So, we can figure out our weights matrix and so now,

I ranges from zero to nine,

j ranges from zero to nine.

And so basically, we're going to have I is one,

I'm sorry it ranges from one to nine because it's counties alpha is one and j is one.

Then we fill out our formula.

We do the estimations and we just walk through

this value and what this is going to do is Moran's I going to give

us a global measurement

of whether the pattern expressed in the underlying dataset for example,

average income is clustered, dispersed or random.

So, weather a map might look like this versus this.

And given a set of features and an associated attribute,

this global Moran's value I is going to indicate that.
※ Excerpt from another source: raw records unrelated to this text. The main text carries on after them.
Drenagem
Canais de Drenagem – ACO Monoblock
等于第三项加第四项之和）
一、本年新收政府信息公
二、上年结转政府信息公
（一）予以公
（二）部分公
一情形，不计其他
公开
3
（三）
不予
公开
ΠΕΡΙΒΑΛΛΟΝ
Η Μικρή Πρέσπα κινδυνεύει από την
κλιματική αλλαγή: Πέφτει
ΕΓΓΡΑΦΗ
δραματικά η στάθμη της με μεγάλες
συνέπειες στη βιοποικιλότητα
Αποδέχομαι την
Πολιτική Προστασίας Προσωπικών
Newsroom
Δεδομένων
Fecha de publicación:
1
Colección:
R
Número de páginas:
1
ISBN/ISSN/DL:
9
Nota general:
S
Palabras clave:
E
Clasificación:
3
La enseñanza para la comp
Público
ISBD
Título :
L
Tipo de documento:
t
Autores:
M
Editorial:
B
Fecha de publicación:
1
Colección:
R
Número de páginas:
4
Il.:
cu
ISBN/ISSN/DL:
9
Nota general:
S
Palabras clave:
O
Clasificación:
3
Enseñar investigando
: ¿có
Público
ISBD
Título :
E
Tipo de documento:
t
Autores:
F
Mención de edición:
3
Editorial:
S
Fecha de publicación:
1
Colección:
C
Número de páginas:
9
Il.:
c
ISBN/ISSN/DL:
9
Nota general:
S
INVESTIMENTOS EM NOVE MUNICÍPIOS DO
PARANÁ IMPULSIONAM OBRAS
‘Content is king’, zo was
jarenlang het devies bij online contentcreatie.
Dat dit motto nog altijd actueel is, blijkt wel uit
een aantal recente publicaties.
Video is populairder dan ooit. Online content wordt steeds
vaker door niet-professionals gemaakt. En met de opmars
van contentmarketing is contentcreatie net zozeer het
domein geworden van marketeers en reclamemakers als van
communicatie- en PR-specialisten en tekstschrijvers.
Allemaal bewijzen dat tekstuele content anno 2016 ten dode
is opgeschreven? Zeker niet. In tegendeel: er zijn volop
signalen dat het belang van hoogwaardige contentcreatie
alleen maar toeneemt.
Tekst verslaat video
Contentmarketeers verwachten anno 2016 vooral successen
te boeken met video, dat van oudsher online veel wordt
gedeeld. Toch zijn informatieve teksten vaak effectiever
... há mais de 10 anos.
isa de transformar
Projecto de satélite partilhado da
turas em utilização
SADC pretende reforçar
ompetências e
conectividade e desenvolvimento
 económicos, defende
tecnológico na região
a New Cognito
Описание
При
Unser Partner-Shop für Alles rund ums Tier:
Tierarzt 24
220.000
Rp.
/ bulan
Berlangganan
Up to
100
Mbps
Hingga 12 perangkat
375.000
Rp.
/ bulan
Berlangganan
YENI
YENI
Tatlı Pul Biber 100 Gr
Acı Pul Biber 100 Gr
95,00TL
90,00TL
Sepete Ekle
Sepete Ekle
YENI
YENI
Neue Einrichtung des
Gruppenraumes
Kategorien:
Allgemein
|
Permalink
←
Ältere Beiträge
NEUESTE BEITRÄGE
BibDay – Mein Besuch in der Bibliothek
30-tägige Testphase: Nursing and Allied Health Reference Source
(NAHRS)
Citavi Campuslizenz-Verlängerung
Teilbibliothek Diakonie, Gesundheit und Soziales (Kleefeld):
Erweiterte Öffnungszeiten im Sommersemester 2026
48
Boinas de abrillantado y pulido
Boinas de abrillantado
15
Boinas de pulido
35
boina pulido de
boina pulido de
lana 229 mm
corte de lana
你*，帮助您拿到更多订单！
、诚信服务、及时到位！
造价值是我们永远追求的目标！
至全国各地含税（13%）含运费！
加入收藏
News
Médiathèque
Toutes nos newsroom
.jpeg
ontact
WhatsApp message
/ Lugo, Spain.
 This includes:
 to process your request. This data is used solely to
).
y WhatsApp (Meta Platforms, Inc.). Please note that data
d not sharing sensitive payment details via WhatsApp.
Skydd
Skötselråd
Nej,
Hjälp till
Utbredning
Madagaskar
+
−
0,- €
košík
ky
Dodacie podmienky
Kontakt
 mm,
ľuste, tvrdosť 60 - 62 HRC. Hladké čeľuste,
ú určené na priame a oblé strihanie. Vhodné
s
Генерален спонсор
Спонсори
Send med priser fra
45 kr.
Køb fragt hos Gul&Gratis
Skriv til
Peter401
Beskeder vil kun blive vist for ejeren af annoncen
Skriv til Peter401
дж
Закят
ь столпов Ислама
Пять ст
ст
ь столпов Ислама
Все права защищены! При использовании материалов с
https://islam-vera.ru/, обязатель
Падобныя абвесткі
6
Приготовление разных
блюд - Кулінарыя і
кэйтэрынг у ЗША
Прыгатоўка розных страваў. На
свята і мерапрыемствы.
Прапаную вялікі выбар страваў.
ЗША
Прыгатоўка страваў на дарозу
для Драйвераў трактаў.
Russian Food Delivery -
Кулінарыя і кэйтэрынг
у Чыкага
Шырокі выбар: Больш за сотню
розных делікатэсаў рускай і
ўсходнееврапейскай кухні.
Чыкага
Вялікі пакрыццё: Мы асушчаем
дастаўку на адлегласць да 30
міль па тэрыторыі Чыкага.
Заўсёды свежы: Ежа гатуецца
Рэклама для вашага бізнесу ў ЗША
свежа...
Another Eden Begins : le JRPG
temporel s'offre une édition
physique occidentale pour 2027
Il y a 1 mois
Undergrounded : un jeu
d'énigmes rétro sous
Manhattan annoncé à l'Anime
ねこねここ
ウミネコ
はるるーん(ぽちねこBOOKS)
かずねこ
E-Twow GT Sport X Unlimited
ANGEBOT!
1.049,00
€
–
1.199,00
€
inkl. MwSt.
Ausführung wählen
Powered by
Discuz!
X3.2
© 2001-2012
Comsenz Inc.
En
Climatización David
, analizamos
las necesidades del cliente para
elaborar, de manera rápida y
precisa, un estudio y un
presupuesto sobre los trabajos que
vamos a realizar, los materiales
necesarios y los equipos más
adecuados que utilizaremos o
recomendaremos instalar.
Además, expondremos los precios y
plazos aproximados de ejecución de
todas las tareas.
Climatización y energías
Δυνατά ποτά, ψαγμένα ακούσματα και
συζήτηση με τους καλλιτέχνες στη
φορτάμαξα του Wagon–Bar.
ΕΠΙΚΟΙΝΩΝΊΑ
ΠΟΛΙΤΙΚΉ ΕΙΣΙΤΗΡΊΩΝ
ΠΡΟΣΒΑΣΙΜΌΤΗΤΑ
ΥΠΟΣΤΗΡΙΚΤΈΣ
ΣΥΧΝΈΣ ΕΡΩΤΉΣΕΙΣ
So, values near one indicate clustering,

values near negative one indicate dispersion,

and then we can also calculate a Z score to indicate whether we

can reject the null hypothesis of there's no spatial clustering.

So, we can even determine if there is spatial clustering in the data just by

using this sort of formula and we don't have to necessarily even program this by hand.

This is available in Python,

R, and these things.

It's just a matter of thinking about,

how do we fill in all of the different variables?

And the most important one is the weights matrix.

You have to decide, we want to use

Queens continuity for connection is one connected to two,

four, and five or is one only connected to two and four.

Do I want to use distance from my weights matrix?

So I have some sought of decay function so the further away the centroid are.

So one could still be connected to nine but it may be a weight of

point five as opposed to a weight of one in the case of five.

So, we have to think about how to calculate weights matrix and fill in all these values.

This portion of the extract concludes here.